▶ **Data extracted from a collection**
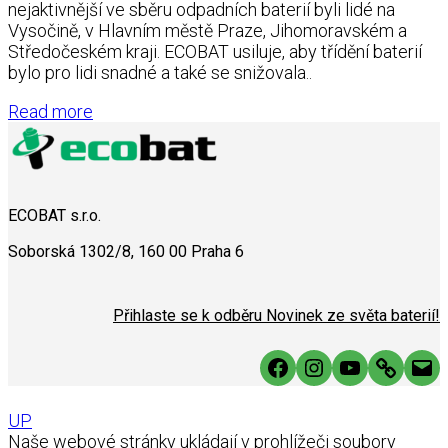
nejaktivnější ve sběru odpadních baterií byli lidé na
Vysočině, v Hlavním městě Praze, Jihomoravském a
Středočeském kraji. ECOBAT usiluje, aby třídění baterií
bylo pro lidi snadné a také se snižovala..
Read more
ECOBAT s.r.o.
Soborská 1302/8, 160 00 Praha 6
Přihlaste se k odběru Novinek ze světa baterií!
Facebook
Instagram
YouTube
Link
Mai
UP
Naše webové stránky ukládají v prohlížeči soubory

▶ **Exercise aim**
Output all the records above exactly, but without their images.

▶ **Solution to the problem**
nejaktivnější ve sběru odpadních baterií byli lidé na
Vysočině, v Hlavním městě Praze, Jihomoravském a
Středočeském kraji. ECOBAT usiluje, aby třídění baterií
bylo pro lidi snadné a také se snižovala..
Read more
ECOBAT s.r.o.
Soborská 1302/8, 160 00 Praha 6
Přihlaste se k odběru Novinek ze světa baterií!
Facebook
Instagram
YouTube
Link
Mai
UP
Naše webové stránky ukládají v prohlížeči soubory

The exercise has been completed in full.